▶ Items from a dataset
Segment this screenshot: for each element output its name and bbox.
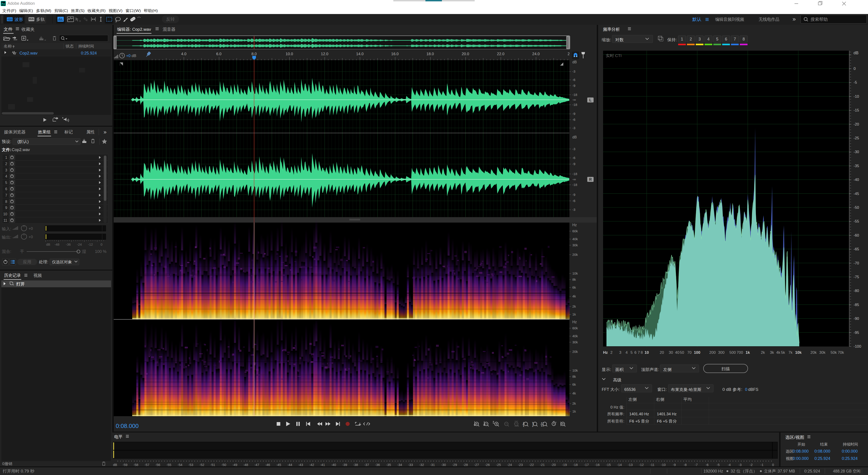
svg-text:-3: -3 [572,208,575,211]
svg-text:-27: -27 [474,463,479,467]
svg-text:-80: -80 [854,289,859,293]
svg-text:F6 +5 音分: F6 +5 音分 [629,419,649,423]
svg-text:3: 3 [5,168,7,172]
svg-text:视图: 视图 [786,456,794,461]
svg-text:-14: -14 [617,463,622,467]
svg-text:40k: 40k [572,334,578,338]
svg-text:默认: 默认 [692,17,702,22]
svg-text:dB: dB [46,242,50,246]
svg-text:40k: 40k [572,237,578,241]
svg-text:-35: -35 [854,164,859,168]
svg-text:488.28 GB 空闲: 488.28 GB 空闲 [833,469,861,473]
svg-text:10: 10 [645,350,649,355]
svg-text:-56: -56 [155,463,160,467]
svg-text:2: 2 [5,162,7,166]
svg-text:-21: -21 [540,463,545,467]
svg-text:-70: -70 [854,261,859,265]
svg-text:-9: -9 [572,84,575,88]
svg-text:媒体浏览器: 媒体浏览器 [4,129,26,135]
svg-text:0:00.000: 0:00.000 [793,456,809,461]
svg-text:-49: -49 [232,463,237,467]
svg-text:20: 20 [660,350,664,355]
svg-text:-7: -7 [694,463,698,467]
svg-text:-20: -20 [854,122,859,126]
svg-text:右侧: 右侧 [656,397,664,402]
svg-text:打开: 打开 [16,282,25,286]
svg-text:湿: 湿 [82,249,86,254]
svg-text:-100: -100 [854,344,861,349]
svg-text:30k: 30k [819,350,826,355]
svg-text:4k: 4k [572,391,576,395]
svg-text:4k: 4k [776,350,780,355]
svg-text:-6: -6 [572,118,575,121]
svg-text:-16: -16 [595,463,600,467]
svg-text:1k: 1k [572,313,576,316]
svg-text:»: » [103,129,106,135]
svg-text:收藏夹(R): 收藏夹(R) [88,8,105,13]
svg-text:立体声: 立体声 [764,469,776,473]
svg-text:0: 0 [854,66,856,71]
svg-text:3: 3 [699,37,701,41]
svg-text:混合:: 混合: [2,249,11,254]
svg-text:-9: -9 [572,193,575,197]
svg-text:波形: 波形 [14,17,23,22]
svg-text:dB: dB [131,54,136,58]
svg-text:0:08.000: 0:08.000 [116,422,138,429]
svg-text:0:25.924: 0:25.924 [804,469,820,473]
svg-text:Hz: Hz [572,223,577,227]
svg-text:搜索帮助: 搜索帮助 [810,17,828,22]
svg-text:-58: -58 [133,463,138,467]
svg-text:24.0: 24.0 [532,52,539,56]
svg-text:-17: -17 [584,463,589,467]
svg-text:电平: 电平 [114,435,123,439]
svg-text:0: 0 [745,387,747,392]
svg-text:4: 4 [707,37,710,41]
svg-text:-9: -9 [673,463,676,467]
svg-text:18.0: 18.0 [426,52,434,56]
svg-text:-37: -37 [364,463,369,467]
svg-text:5: 5 [630,350,632,355]
svg-text:-59: -59 [123,463,127,467]
svg-text:-10: -10 [661,463,666,467]
svg-text:-9: -9 [572,162,575,166]
svg-text:-22: -22 [529,463,534,467]
svg-text:30k: 30k [572,340,578,344]
svg-text:属性: 属性 [86,129,95,135]
svg-text:-51: -51 [210,463,215,467]
svg-text:50k: 50k [831,350,837,355]
svg-text:-57: -57 [145,463,149,467]
svg-text:-38: -38 [353,463,358,467]
svg-text:对数: 对数 [615,37,624,42]
svg-text:-6: -6 [572,78,575,82]
svg-text:16.0: 16.0 [391,52,399,56]
svg-text:4: 4 [5,174,7,178]
svg-text:-10: -10 [854,94,859,99]
svg-text:高级: 高级 [613,378,621,382]
svg-text:选区: 选区 [786,449,794,453]
svg-text:-54: -54 [178,463,182,467]
svg-text:14.0: 14.0 [356,52,364,56]
svg-text:0: 0 [101,242,102,246]
svg-text:-39: -39 [342,463,347,467]
svg-text:视频: 视频 [33,273,42,278]
svg-text:7k: 7k [788,350,793,355]
svg-text:多轨(M): 多轨(M) [36,8,51,13]
svg-text:-41: -41 [320,463,325,467]
svg-text:-18: -18 [572,183,577,187]
svg-text:-26: -26 [485,463,490,467]
svg-text:300: 300 [718,350,724,355]
svg-text:-5: -5 [717,463,719,467]
svg-text:-48: -48 [55,242,59,246]
svg-text:-85: -85 [854,303,859,307]
svg-text:布莱克曼-哈里斯: 布莱克曼-哈里斯 [671,387,702,392]
svg-text:Hz: Hz [572,320,577,324]
svg-text:帮助(H): 帮助(H) [144,8,158,13]
svg-text:1401.40 Hz: 1401.40 Hz [629,412,649,416]
svg-text:名称: 名称 [4,44,12,49]
svg-text:-6: -6 [706,463,708,467]
svg-text:持续时间: 持续时间 [843,442,858,446]
svg-text:6: 6 [5,187,7,191]
svg-text:-6: -6 [572,199,575,203]
svg-text:(默认): (默认) [18,139,29,144]
svg-text:6k: 6k [572,383,576,386]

▶ Task details
Write the entries out again word for word. Omit all pictures from them.

▶ Output of the task
Segment this screenshot: for each element output its name and bbox.
svg-text:-3: -3 [572,208,575,211]
svg-text:-27: -27 [474,463,479,467]
svg-text:-80: -80 [854,289,859,293]
svg-text:F6 +5 音分: F6 +5 音分 [629,419,649,423]
svg-text:3: 3 [5,168,7,172]
svg-text:视图: 视图 [786,456,794,461]
svg-text:-14: -14 [617,463,622,467]
svg-text:40k: 40k [572,334,578,338]
svg-text:默认: 默认 [692,17,702,22]
svg-text:dB: dB [46,242,50,246]
svg-text:40k: 40k [572,237,578,241]
svg-text:-35: -35 [854,164,859,168]
svg-text:488.28 GB 空闲: 488.28 GB 空闲 [833,469,861,473]
svg-text:10: 10 [645,350,649,355]
svg-text:-56: -56 [155,463,160,467]
svg-text:2: 2 [5,162,7,166]
svg-text:-21: -21 [540,463,545,467]
svg-text:-70: -70 [854,261,859,265]
svg-text:-9: -9 [572,84,575,88]
svg-text:媒体浏览器: 媒体浏览器 [4,129,26,135]
svg-text:0:00.000: 0:00.000 [793,456,809,461]
svg-text:-49: -49 [232,463,237,467]
svg-text:20: 20 [660,350,664,355]
svg-text:-7: -7 [694,463,698,467]
svg-text:-20: -20 [854,122,859,126]
svg-text:右侧: 右侧 [656,397,664,402]
svg-text:打开: 打开 [16,282,25,286]
svg-text:湿: 湿 [82,249,86,254]
svg-text:-100: -100 [854,344,861,349]
svg-text:30k: 30k [819,350,826,355]
svg-text:4k: 4k [572,391,576,395]
svg-text:4k: 4k [776,350,780,355]
svg-text:-6: -6 [572,118,575,121]
svg-text:-16: -16 [595,463,600,467]
svg-text:1k: 1k [572,313,576,316]
svg-text:»: » [103,129,106,135]
svg-text:收藏夹(R): 收藏夹(R) [88,8,105,13]
svg-text:立体声: 立体声 [764,469,776,473]
svg-text:0: 0 [854,66,856,71]
svg-text:3: 3 [699,37,701,41]
svg-text:混合:: 混合: [2,249,11,254]
svg-text:-9: -9 [572,193,575,197]
svg-text:波形: 波形 [14,17,23,22]
svg-text:dB: dB [131,54,136,58]
svg-text:0:08.000: 0:08.000 [116,422,138,429]
svg-text:0:25.924: 0:25.924 [804,469,820,473]
svg-text:Hz: Hz [572,223,577,227]
svg-text:搜索帮助: 搜索帮助 [810,17,828,22]
svg-text:-58: -58 [133,463,138,467]
svg-text:24.0: 24.0 [532,52,539,56]
svg-text:-17: -17 [584,463,589,467]
svg-text:电平: 电平 [114,435,123,439]
svg-text:0: 0 [745,387,747,392]
svg-text:4: 4 [707,37,710,41]
svg-text:-9: -9 [673,463,676,467]
svg-text:18.0: 18.0 [426,52,434,56]
svg-text:-37: -37 [364,463,369,467]
svg-text:5: 5 [630,350,632,355]
svg-text:-59: -59 [123,463,127,467]
svg-text:-10: -10 [661,463,666,467]
svg-text:-9: -9 [572,162,575,166]
svg-text:-22: -22 [529,463,534,467]
svg-text:30k: 30k [572,340,578,344]
svg-text:属性: 属性 [86,129,95,135]
svg-text:-51: -51 [210,463,215,467]
svg-text:50k: 50k [831,350,837,355]
svg-text:-57: -57 [145,463,149,467]
svg-text:-38: -38 [353,463,358,467]
svg-text:对数: 对数 [615,37,624,42]
svg-text:-6: -6 [572,78,575,82]
svg-text:16.0: 16.0 [391,52,399,56]
svg-text:4: 4 [5,174,7,178]
svg-text:-10: -10 [854,94,859,99]
svg-text:高级: 高级 [613,378,621,382]
svg-text:选区: 选区 [786,449,794,453]
svg-text:-54: -54 [178,463,182,467]
svg-text:14.0: 14.0 [356,52,364,56]
svg-text:0: 0 [101,242,102,246]
svg-text:-39: -39 [342,463,347,467]
svg-text:视频: 视频 [33,273,42,278]
svg-text:7k: 7k [788,350,793,355]
svg-text:多轨(M): 多轨(M) [36,8,51,13]
svg-text:-41: -41 [320,463,325,467]
svg-text:-18: -18 [572,183,577,187]
svg-text:-26: -26 [485,463,490,467]
svg-text:300: 300 [718,350,724,355]
svg-text:-5: -5 [717,463,719,467]
svg-text:-48: -48 [55,242,59,246]
svg-text:-85: -85 [854,303,859,307]
svg-text:布莱克曼-哈里斯: 布莱克曼-哈里斯 [671,387,702,392]
svg-text:Hz: Hz [572,320,577,324]
svg-text:帮助(H): 帮助(H) [144,8,158,13]
svg-text:1401.40 Hz: 1401.40 Hz [629,412,649,416]
svg-text:名称: 名称 [4,44,12,49]
svg-text:-6: -6 [706,463,708,467]
svg-text:持续时间: 持续时间 [843,442,858,446]
svg-text:6: 6 [5,187,7,191]
svg-text:-6: -6 [572,199,575,203]
svg-text:(默认): (默认) [18,139,29,144]
svg-text:6k: 6k [572,383,576,386]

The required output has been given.